It’s a tradition baked into Chabad-Lubavitch culture. Every year, on 19 Kislev, the “New Year of Chassidism,” communities divide up the entire Talmud, each individual studying another tractate and joining a grand siyum celebration when the effort is completed one year later.
Those who live in smaller communities typically join the global division administered by Machne Israel, a central Chabad organization in New York.
This past year, for the first time in history, the ever-growing Jewish community in Dallas, invited their fellow Texans to join them in divvying up the Talmud.
“It was a delightful experience,” says financial advisor Darrel Meyerovitz, who studied Tractate Sotah along with a small group, led by Rabbi Peretz Shapiro. “The learning was interesting and compelling.”

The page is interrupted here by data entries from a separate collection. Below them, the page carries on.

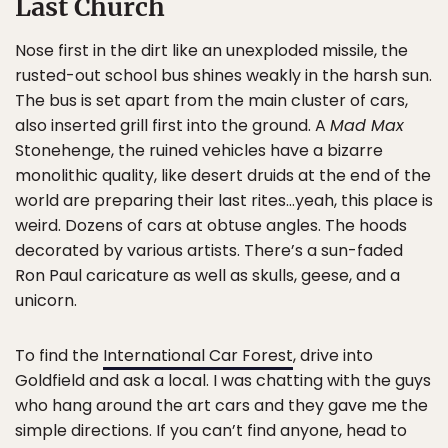
Last Church
Nose first in the dirt like an unexploded missile, the
rusted-out school bus shines weakly in the harsh sun.
The bus is set apart from the main cluster of cars,
also inserted grill first into the ground. A
Mad Max
Stonehenge, the ruined vehicles have a bizarre
monolithic quality, like desert druids at the end of the
world are preparing their last rites…yeah, this place is
weird. Dozens of cars at obtuse angles. The hoods
decorated by various artists. There’s a sun-faded
Ron Paul caricature as well as skulls, geese, and a
unicorn.
To find the
International Car Forest
, drive into
Goldfield and ask a local. I was chatting with the guys
who hang around the art cars and they gave me the
simple directions. If you can’t find anyone, head to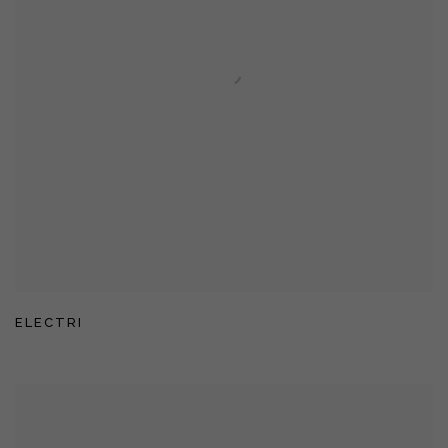
ELECTRI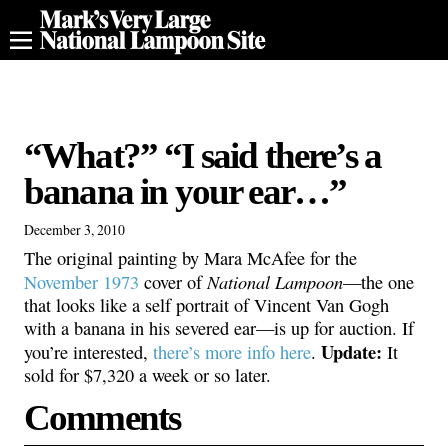
“What?” “I said there’s a
banana in your ear…”
December 3, 2010
The original painting by Mara McAfee for the
National Lampoon
November 1973
cover of
—the one
that looks like a self portrait of Vincent Van Gogh
with a banana in his severed ear—is up for auction. If
Update:
you’re interested,
there’s more info here
.
It
sold for $7,320 a week or so later.
Comments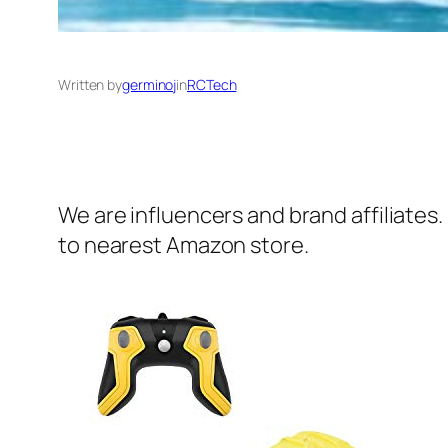
Written by
germinoj
in
RCTech
We are influencers and brand affiliates.
to nearest Amazon store.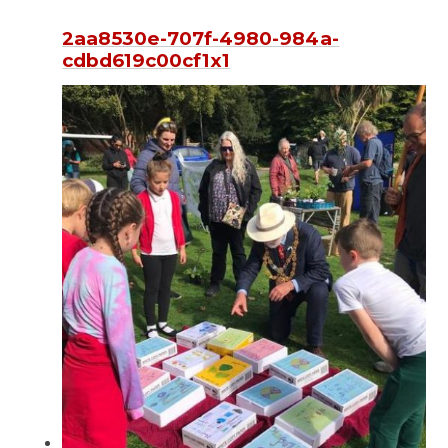
2aa8530e-707f-4980-984a-
cdbd619c00cf1x1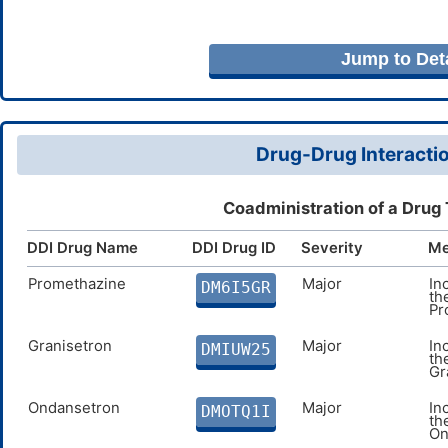
Jump to Deta
Drug-Drug Interactio
Coadministration of a Drug
DDI Drug Name
DDI Drug ID
Severity
Me
Promethazine
Major
In
DM6I5GR
th
Pr
Granisetron
Major
In
DMIUW25
th
Gr
Ondansetron
Major
In
DMOTQ1I
th
On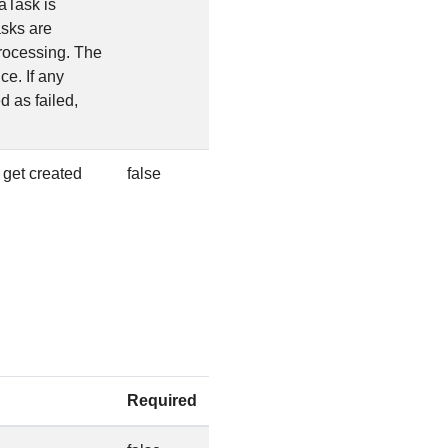
aTask is
sks are
 processing. The
e. If any
 as failed,
 get created
false
Required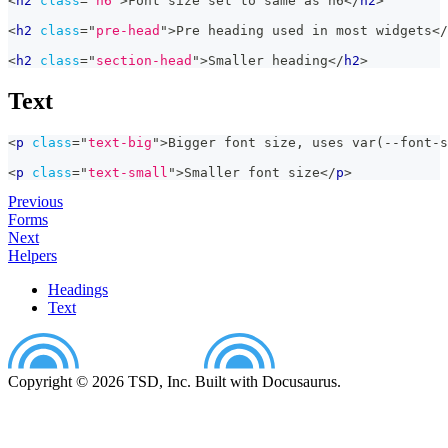
<
h2
class
=
"
h6
"
>
Font size set to same as h6
</
h2
>
<
h2
class
=
"
pre-head
"
>
Pre heading used in most widgets
</
<
h2
class
=
"
section-head
"
>
Smaller heading
</
h2
>
Text
<
p
class
=
"
text-big
"
>
Bigger font size, uses var(--font-s
<
p
class
=
"
text-small
"
>
Smaller font size
</
p
>
Previous
Forms
Next
Helpers
Headings
Text
Copyright © 2026 TSD, Inc. Built with Docusaurus.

Their efforts and the efforts of dozens of Lone Star scholars from El Paso to Houston were celebrated this week at a grand Yud Tes Kislev farbrengen held at Chabad of Dallas, directed by Rabbi Mendel Dubrawsky.
According to Rabbi Yoel Gitler, a Chabad emissary to north Dallas and teacher at Akiba Yavneh Academy, the effort brought people together around a common cause, rallying the community to support Torah study, a value dear to all.
Meyerovitz, who has lived in Dallas for 40 years, says he found it gratifying to see so many people, including rabbis and teachers in other communities, joining the farbrengen and supporting the scholars.
“It was amazing to see how far things have come from when Rabbi Dubrawsky founded this community back in the ’80s,” concurs Michael Winton, who moved to Texas from Toronto in 2005. “It’s an incredible community, and the evening was even more meaningful since it was attended by representatives of all parts of the community, as well as many teens.”
The yearlong study effort was formally concluded by Shapiro. And since Torah study is a never-ending process, he immediately began the study of Tractate Berachot, which he and his group plan to learn over the course of the coming year.